И сунул записку в щель шкафа так, чтобы она сразу бросилась в глаза. По стеклу зеркала скользнуло отражение Макарова лица, тихонько задев какую-то грустную струну в душе.
«Ещё что?» — спросил он себя, невольно и осторожно одним глазом снова заглядывая в зеркало — оттуда косо и недоверчиво смотрело угловатое лицо, его выражение показалось Макару незнакомым: серовато-голубые глаза как бы спрашивали о чём-то, растерянно мигая, а трепету длинных век непримиримо противоречили нахмуренные брови и упрямо, плотно сжатые губы.
Лицо некрасивое, грубое, но — своё, Макар знал его и вообще был доволен своим лицом, находя его значительным, но сейчас оно какое-то стёртое, надутое, что-то утратившее — чужое.
«Хорошие у меня глаза», — подумал Макар.
Густые мягкие волосы обильно упали на лоб и щёки, они шевелились — это оттого, что почти ежеминутно дверь магазина с визгом и дребезгом отворялась и в щели шкафа дул сильными струйками воздух, насыщенный запахом печёного хлеба.
Юноша смотрел на себя и чувствовал, что ему становится жалко глаз, мускулистой шеи, сильных плеч — жалко силы, заключённой в крепком теле.
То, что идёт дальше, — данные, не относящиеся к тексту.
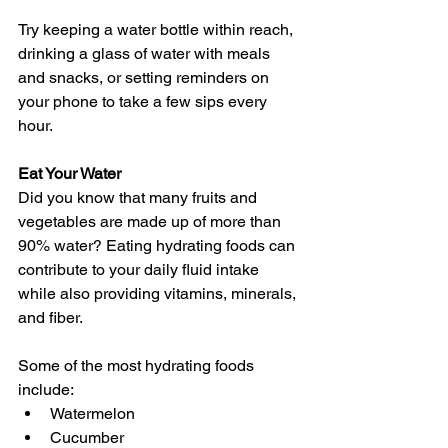
Try keeping a water bottle within reach, 
drinking a glass of water with meals 
and snacks, or setting reminders on 
your phone to take a few sips every 
hour. 
Eat Your Water
Did you know that many fruits and 
vegetables are made up of more than 
90% water? Eating hydrating foods can 
contribute to your daily fluid intake 
while also providing vitamins, minerals, 
and fiber.
Some of the most hydrating foods 
include:
Watermelon 
Cucumber 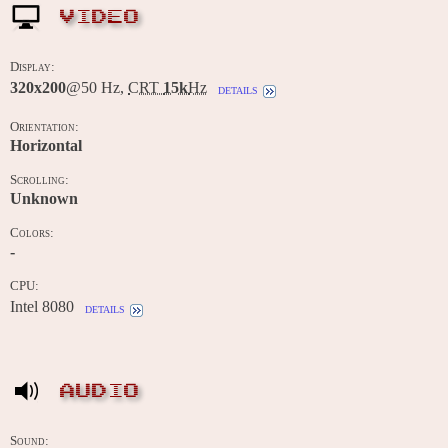
VIDEO
Display:
320x200
@50 Hz,
CRT
15k
Hz
details
Orientation:
Horizontal
Scrolling:
Unknown
Colors:
-
CPU:
Intel 8080
details
AUDIO
Sound: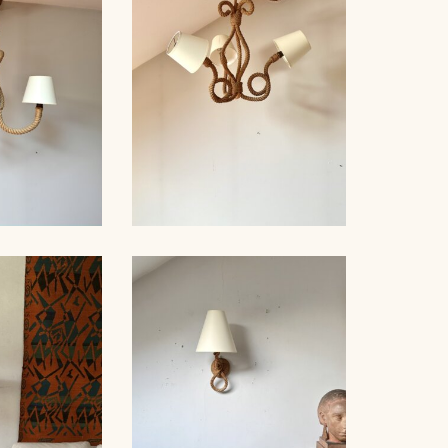
ER 1940
AUDOUX-MINNET, 49CM
D WOOD
, AUDOUX-
ROPE CHANDELIER
, 76CM
AUDOUX-MINNET, 60CM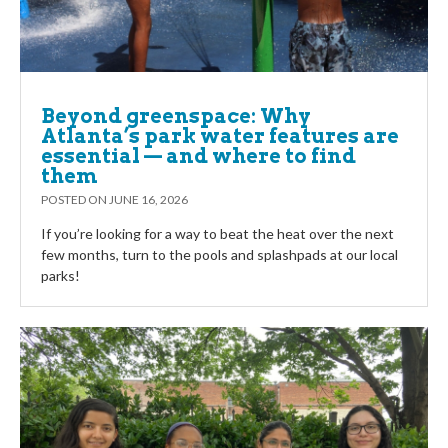
Beyond greenspace: Why
Atlanta’s park water features are
essential — and where to find
them
POSTED ON
JUNE 16, 2026
If you’re looking for a way to beat the heat over the next
few months, turn to the pools and splashpads at our local
parks!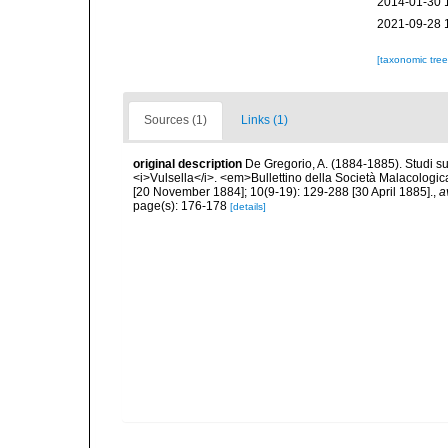
2014-01-30 
2021-09-28 
[taxonomic tre
Sources (1)
Links (1)
original description
De Gregorio, A. (1884-1885). Studi su 
<i>Vulsella</i>. <em>Bullettino della Società Malacologica
[20 November 1884]; 10(9-19): 129-288 [30 April 1885].
,
a
page(s): 176-178
[details]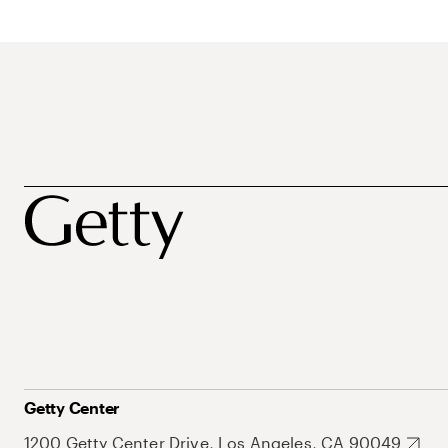
Getty Center
1200 Getty Center Drive, Los Angeles, CA 90049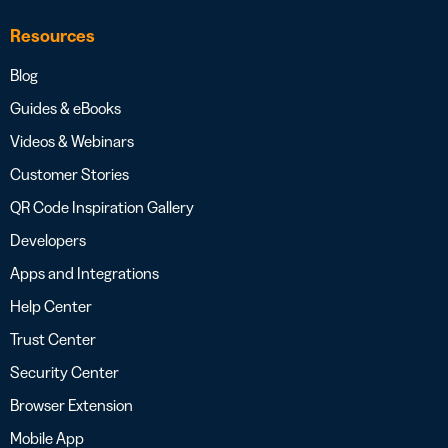
Resources
Blog
Guides & eBooks
Videos & Webinars
Customer Stories
QR Code Inspiration Gallery
Developers
Apps and Integrations
Help Center
Trust Center
Security Center
Browser Extension
Mobile App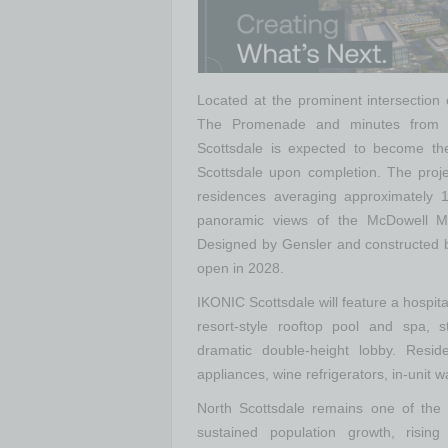
Located at the prominent intersection
The Promenade and minutes from
Scottsdale is expected to become the
Scottsdale upon completion. The proje
residences averaging approximately 1
panoramic views of the McDowell Mo
Designed by Gensler and constructed b
open in 2028.
IKONIC Scottsdale will feature a hospit
resort-style rooftop pool and spa, st
dramatic double-height lobby. Reside
appliances, wine refrigerators, in-unit
North Scottsdale remains one of the n
sustained population growth, risin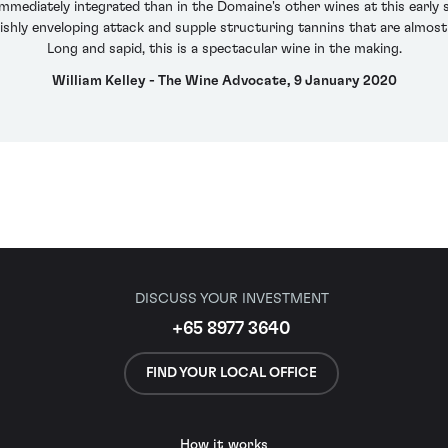
mmediately integrated than in the Domaine's other wines at this early s
vishly enveloping attack and supple structuring tannins that are almost 
Long and sapid, this is a spectacular wine in the making.
William Kelley - The Wine Advocate, 9 January 2020
DISCUSS YOUR INVESTMENT
+65 8977 3640
FIND YOUR LOCAL OFFICE
How it works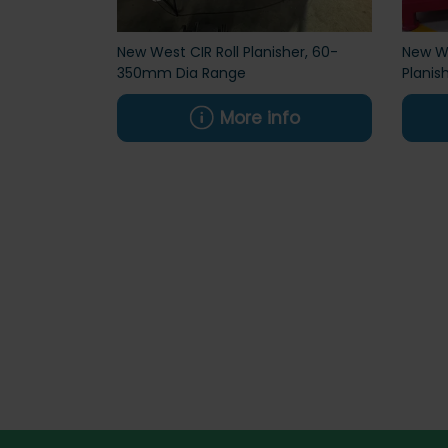
New West CIR Roll Planisher, 60-
New We
350mm Dia Range
Planis
More info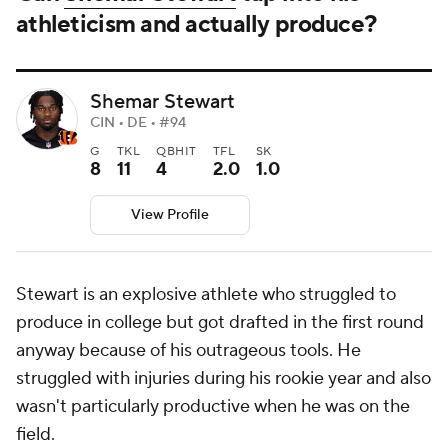
athleticism and actually produce?
Shemar Stewart
CIN • DE • #94
G
TKL
QBHIT
TFL
SK
8
11
4
2.0
1.0
View Profile
Stewart is an explosive athlete who struggled to
produce in college but got drafted in the first round
anyway because of his outrageous tools. He
struggled with injuries during his rookie year and also
wasn't particularly productive when he was on the
field.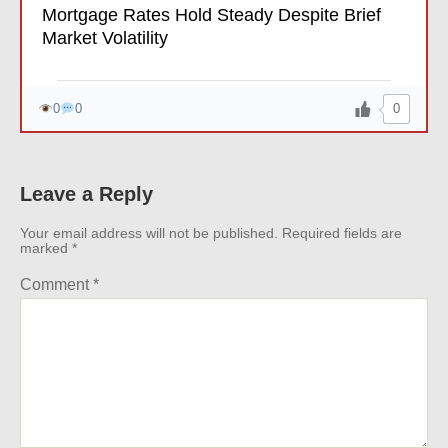
Mortgage Rates Hold Steady Despite Brief
Market Volatility
0
0
0
Leave a Reply
Your email address will not be published.
Required fields are
marked
*
Comment
*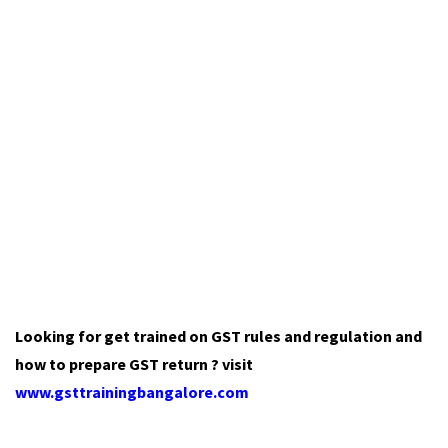
Looking for get trained on GST rules and regulation and
how to prepare GST return ? visit
www.gsttrainingbangalore.com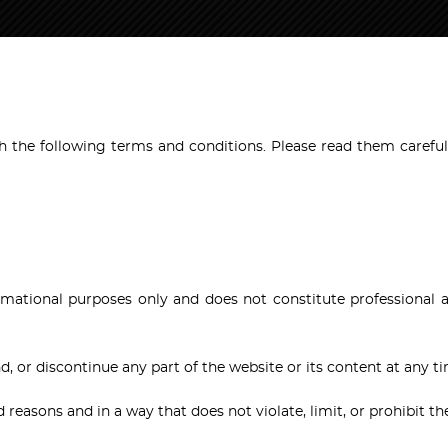
 the following terms and conditions. Please read them carefull
formational purposes only and does not constitute professional 
d, or discontinue any part of the website or its content at any t
d reasons and in a way that does not violate, limit, or prohibit th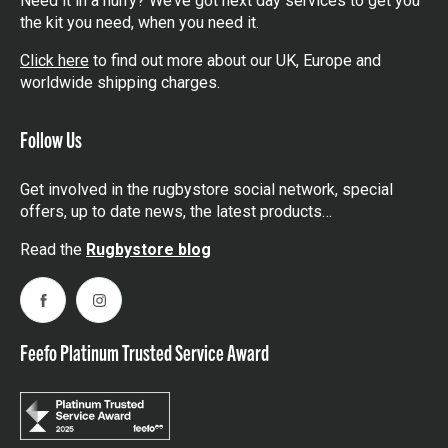
Need it in a hurry? We’ve got next day services to get you
the kit you need, when you need it.
Click here
to find out more about our UK, Europe and
worldwide shipping charges.
Follow Us
Get involved in the rugbystore social network, special
offers, up to date news, the latest products…
Read the
Rugbystore blog
Facebook
Instagram
Feefo Platinum Trusted Service Award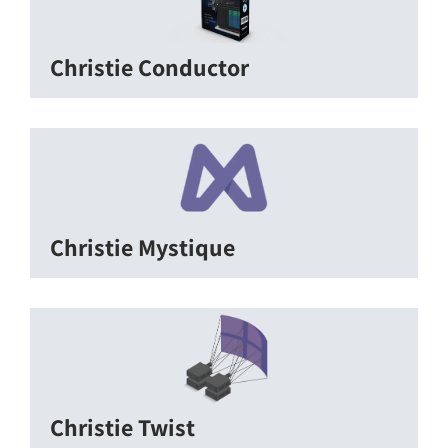
Christie Conductor
Christie Mystique
Christie Twist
Через час она бесплодно и навсегда исчезнет, и среди людей не будет больше одного из них, ещё недавно умевшего внушать им интерес к важному и доброму. Эта жалость просачивалась в тело как бы извне и текла сквозь мускулы внутрь, к сердцу, переполняя его холодной тяжестью самоосуждения.
«Ну — ладно, будет! — сказал он сам себе. — Не сладил с судьбой и не кобенься… Надо идти в мастерскую прощаться, или не надо?»
Решил, что не надо: станут расспрашивать, а он не может солгать им, если же сказать правду — не поверят и осмеют, а поверив — помешают. Застегнул пиджак, сунул револьвер за пазуху, взял шапку и пошёл в магазин, — там, за прилавком, под висячей лампой, сидела Настя, читая книгу, за книгой стоял чёрный ряд гирь, начиная с десятифунтовой, в них было что-то похожее на старушек зимою, когда они идут за крестным ходом. Медные чашки весов, точно две луны на цепях, отражали неприятный жёлтый свет, отчего розовато-смуглое лицо девушки казалось красным и самодовольным.